Check out the NIPS 2011 workshop.
Check out the new class (all lectures on-line) advertised on the Machine Learning (Theory) blog.
Check out the Nuit Blanche posts “Predicting the Future: The Steamrollers” and “Predicting the Future: Randomness and Parsimony” where Igor Carron repeats the well known mantra of Moore’s law that always seems to catch us by surprise. Carron’s remarks on medicine surprised me but also I thought, “I should have guessed that would happen” while reading the articles.
Garvesh Raskutti has some nice slides on Probabilistic Graphical Models and Markov Logic Networks (Richardson & Domingos 2006). Markov Logic Networks encode first order predicate logic into a Markov Random Field. The resulting networks can be quite large because statements like “for all x, y, and z, x is y’s parent and z is x’s parent imply z is y’s grandparent” require the existence of $2n^2$ nodes in the graph where $n$ is the number of people considered. The resulting networks are frequently solved by using Gibbs Sampling. For even more information Pedro Domingos has put an entire course online at
www.cs.washington.edu/homes/pedrod/803
“Ecological Fallacy” is a phenomena in statistics where correlations for groups of data points are differ from the correlations for ungrouped data. Here a quote from the Wikipedia,
“Another example is a 1950 paper by William S. Robinson that coined the term.[5] For each of the 48 states + District of Columbia in the US as of the 1930 census, he computed the illiteracy rate and the proportion of the population born outside the US. He showed that these two figures were associated with a negative correlation of −0.53 — in other words, the greater the proportion of immigrants in a state, the lower its average illiteracy. However, when individuals are considered, the correlation was +0.12 — immigrants were on average more illiterate than native citizens. Robinson showed that the negative correlation at the level of state populations was because immigrants tended to settle in states where the native population was more literate. He cautioned against deducing conclusions about individuals on the basis of population-level, or “ecological” data. In 2011, it was found that Robinson’s calculations of the ecological correlations are based on the wrong state level data. The correlation of −0.53 mentioned above is in fact −0.46.[6]“
Check out the Bookworm9765’s review of Kurzweil‘s book “How to Create a mind” on Amazon.com. Here is a snippet:
The core of Kurzweil’s theory is that the brain is made up of pattern processing units comprised of around 100 neurons, and he suggests that the brain can be understood and simulated primarily by looking at how these lego-like building blocks are interconnected.

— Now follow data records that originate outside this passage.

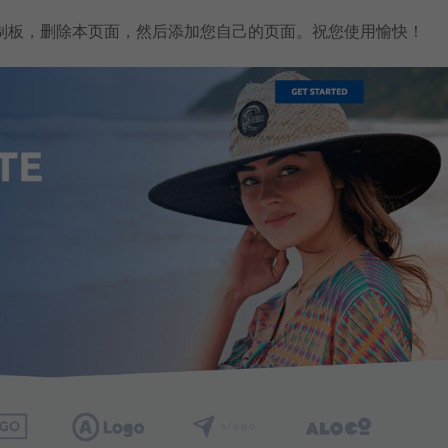
制板
，删除本页面，然后添加您自己的页面。祝您使用愉快！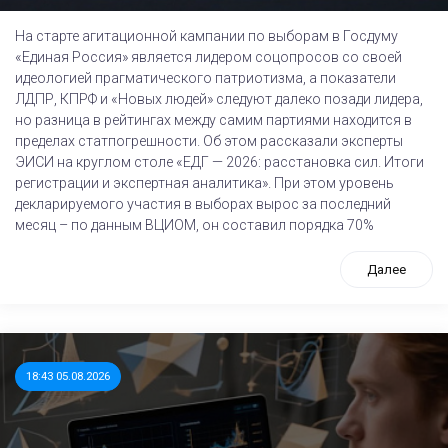
На старте агитационной кампании по выборам в Госдуму
«Единая Россия» является лидером соцопросов со своей
идеологией прагматического патриотизма, а показатели
ЛДПР, КПРФ и «Новых людей» следуют далеко позади лидера,
но разница в рейтингах между самим партиями находится в
пределах статпогрешности. Об этом рассказали эксперты
ЭИСИ на круглом столе «ЕДГ — 2026: расстановка сил. Итоги
регистрации и экспертная аналитика». При этом уровень
декларируемого участия в выборах вырос за последний
месяц – по данным ВЦИОМ, он составил порядка 70%
Далее
18:43 05.08.2026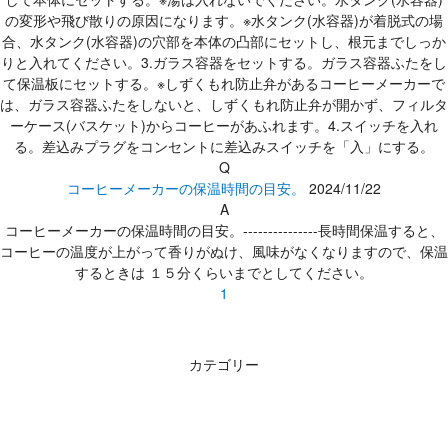
の変形や飛び散りの原因になります。※水タンク(水容器)が着脱式の場
合、水タンク(水容器)の穴部を本体の凸部にセットし、根元までしっか
りと入れてください。3.ガラス容器をセットする。ガラス容器ふたをし
て保温板にセットする。※しずくもれ防止弁があるコーヒーメーカーで
は、ガラス容器ふたをしないと、しずくもれ防止弁が開かず、フィルタ
ーケース(バスケット)からコーヒーがあふれます。4.スイッチを入れ
る。差込みプラグをコンセントに差込みスイッチを「入」にする。
Q
コーヒーメーカーの保温時間の目安。
2024/11/22
A
コーヒーメーカーの保温時間の目安。---------------長時間保温すると、
コーヒーの温度が上がって香りがぬけ、風味がなくなりますので、保温
するときは １５分くらいまでとしてください。
1
カテゴリー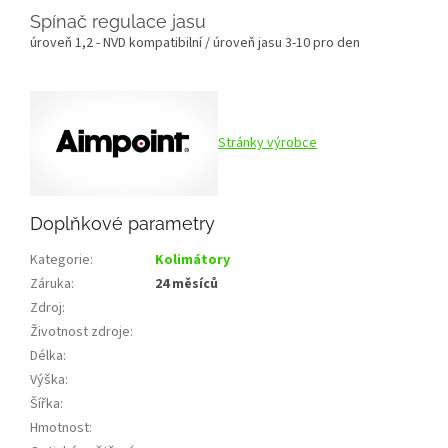
Spínač regulace jasu
úroveň 1,2 - NVD kompatibilní / úroveň jasu 3-10 pro den
Stránky výrobce
Doplňkové parametry
Kategorie
:
Kolimátory
Záruka
:
24 měsíců
Zdroj
:
Životnost zdroje
:
Délka
:
Výška
:
Šířka
:
Hmotnost
: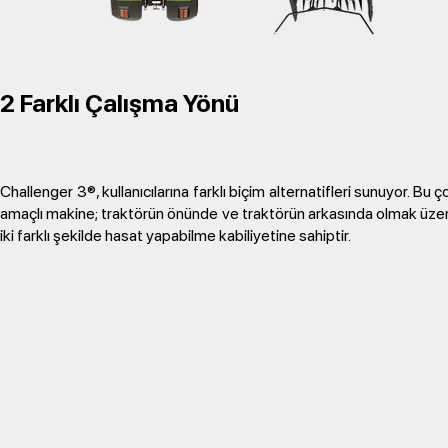
2 Farklı Çalışma Yönü
Challenger 3®, kullanıcılarına farklı biçim alternatifleri sunuyor. Bu ç
amaçlı makine; traktörün önünde ve traktörün arkasında olmak üze
iki farklı şekilde hasat yapabilme kabiliyetine sahiptir.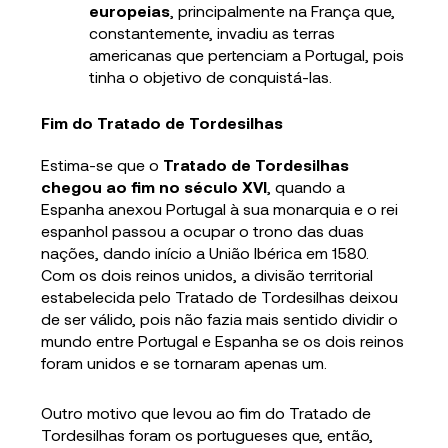
europeias
, principalmente na França que,
constantemente, invadiu as terras
americanas que pertenciam a Portugal, pois
tinha o objetivo de conquistá-las.
Fim do Tratado de Tordesilhas
Estima-se que o
Tratado de Tordesilhas
chegou ao fim no século XVI
, quando a
Espanha anexou Portugal à sua monarquia e o rei
espanhol passou a ocupar o trono das duas
nações, dando início a União Ibérica em 1580.
Com os dois reinos unidos, a divisão territorial
estabelecida pelo Tratado de Tordesilhas deixou
de ser válido, pois não fazia mais sentido dividir o
mundo entre Portugal e Espanha se os dois reinos
foram unidos e se tornaram apenas um.
Outro motivo que levou ao fim do Tratado de
Tordesilhas foram os portugueses que, então,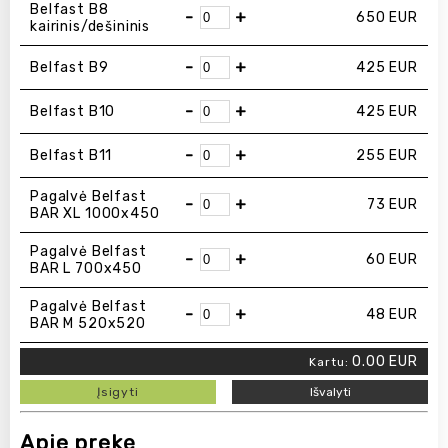
Belfast B8
-
+
650
EUR
kairinis/dešininis
-
+
Belfast B9
425
EUR
-
+
Belfast B10
425
EUR
-
+
Belfast B11
255
EUR
Pagalvė Belfast
-
+
73
EUR
BAR XL 1000x450
Pagalvė Belfast
-
+
60
EUR
BAR L 700x450
Pagalvė Belfast
-
+
48
EUR
BAR M 520x520
0.00
EUR
Kartu:
Įsigyti
Išvalyti
Apie prekę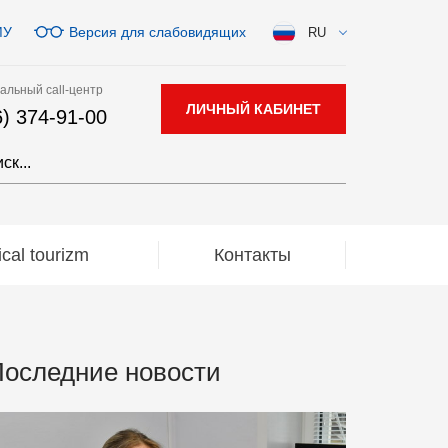
МУ
Версия для слабовидящих
RU
альный call-центр
ЛИЧНЫЙ КАБИНЕТ
6) 374-91-00
al tourizm
Контакты
оследние новости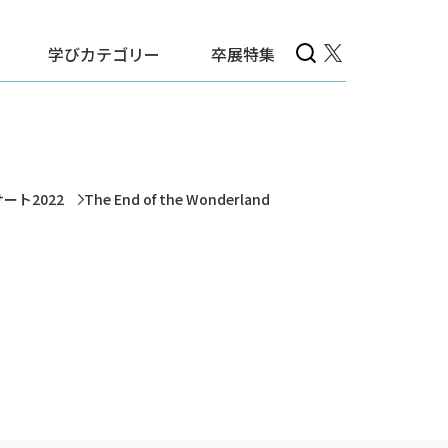
学びカテゴリー
卒展特集
サート2022
The End of the Wonderland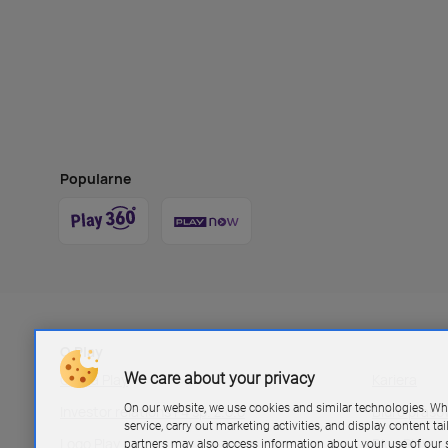
Popularne
O Play
We care about your privacy
Grupa Play
Kariera
On our website, we use cookies and similar technologies. Wh
Investor relations P4 sp. z.o.o
Biuro pras
service, carry out marketing activities, and display content ta
Logo Play
Blog Play
partners may also access information about your use of our s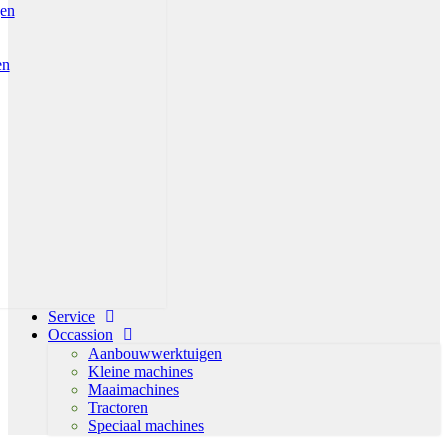
gen
en
Service
Occassion
Aanbouwwerktuigen
Kleine machines
Maaimachines
Tractoren
Speciaal machines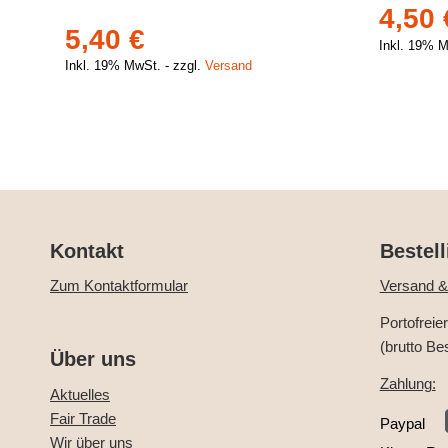
4,50
5,40
€
Inkl. 19% 
Inkl. 19% MwSt.
zzgl.
Versand
Kontakt
Bestell
Zum Kontaktformular
Versand &
Portofreie
(brutto Be
Über uns
Zahlung:
Aktuelles
Fair Trade
Paypal
Wir über uns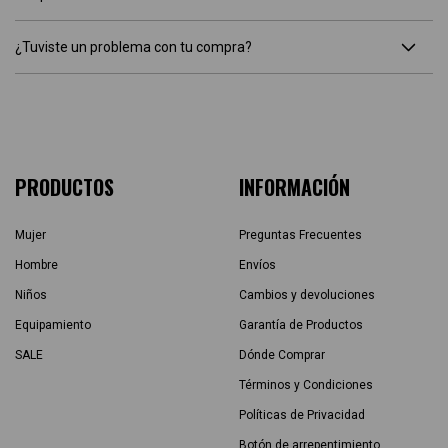
¿Tuviste un problema con tu compra?
PRODUCTOS
INFORMACIÓN
Mujer
Preguntas Frecuentes
Hombre
Envíos
Niños
Cambios y devoluciones
Equipamiento
Garantía de Productos
SALE
Dónde Comprar
Términos y Condiciones
Políticas de Privacidad
Botón de arrepentimiento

In “Efficient Reinforcement Learning for High Dimensional Linear Quadratic Systems” Ibrahimi, Javanmard, and Van Roy (2012) present a fast reinforcement learning solution for linear control systems problems with quadratic costs. The problem is to minimize the total cost $\min_u \sum_{i=1}^T x_i^t Q x_i + u_i^t R u_i$ for the control system $x_{i+1} = A x_i + B u_i + w_i$ where $x\in R^j$ is the state of the system; $u\in R^k$ is the control; $Q, R, A,$ and $B$ are matrices; and $w_i\in R^j$ is a random multivariate normally distributed vector.